[[ INPUT FOR THIS TASK, beginning ]]
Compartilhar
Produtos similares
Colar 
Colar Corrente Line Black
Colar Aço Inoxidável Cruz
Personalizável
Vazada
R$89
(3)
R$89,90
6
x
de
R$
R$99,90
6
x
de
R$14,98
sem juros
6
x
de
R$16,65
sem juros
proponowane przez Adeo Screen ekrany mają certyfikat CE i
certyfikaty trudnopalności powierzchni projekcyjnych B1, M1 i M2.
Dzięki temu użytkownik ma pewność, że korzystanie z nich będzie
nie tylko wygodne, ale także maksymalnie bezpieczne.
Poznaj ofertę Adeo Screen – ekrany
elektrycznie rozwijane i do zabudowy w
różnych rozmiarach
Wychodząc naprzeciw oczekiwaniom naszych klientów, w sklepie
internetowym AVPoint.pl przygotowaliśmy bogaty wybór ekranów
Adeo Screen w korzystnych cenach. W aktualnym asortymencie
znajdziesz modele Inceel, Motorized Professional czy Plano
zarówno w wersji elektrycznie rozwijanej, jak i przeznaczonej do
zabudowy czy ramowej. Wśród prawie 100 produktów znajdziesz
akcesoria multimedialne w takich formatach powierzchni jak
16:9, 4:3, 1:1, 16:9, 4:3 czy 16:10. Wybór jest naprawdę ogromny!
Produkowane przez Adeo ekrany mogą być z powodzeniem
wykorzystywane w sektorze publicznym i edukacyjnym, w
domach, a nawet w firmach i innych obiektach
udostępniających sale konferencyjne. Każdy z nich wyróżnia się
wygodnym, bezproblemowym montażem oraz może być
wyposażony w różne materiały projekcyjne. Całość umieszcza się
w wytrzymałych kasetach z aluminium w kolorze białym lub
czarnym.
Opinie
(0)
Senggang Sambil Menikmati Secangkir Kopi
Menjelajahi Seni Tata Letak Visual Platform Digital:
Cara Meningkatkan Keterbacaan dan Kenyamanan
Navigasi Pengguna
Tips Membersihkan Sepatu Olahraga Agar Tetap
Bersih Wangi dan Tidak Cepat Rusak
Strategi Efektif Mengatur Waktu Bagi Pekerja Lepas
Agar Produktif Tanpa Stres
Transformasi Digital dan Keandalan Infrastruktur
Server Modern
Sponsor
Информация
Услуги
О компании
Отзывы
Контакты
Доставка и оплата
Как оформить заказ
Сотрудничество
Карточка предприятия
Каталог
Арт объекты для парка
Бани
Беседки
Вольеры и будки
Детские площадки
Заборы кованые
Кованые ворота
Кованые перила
[[ INPUT FOR THIS TASK, end ]]
• [THE PROBLEM]: Pick out and copy the lines of the entries that hold the string "Adeo".

• [OUTPUT BELOW]:
proponowane przez Adeo Screen ekrany mają certyfikat CE i
Poznaj ofertę Adeo Screen – ekrany
Adeo Screen w korzystnych cenach. W aktualnym asortymencie
Produkowane przez Adeo ekrany mogą być z powodzeniem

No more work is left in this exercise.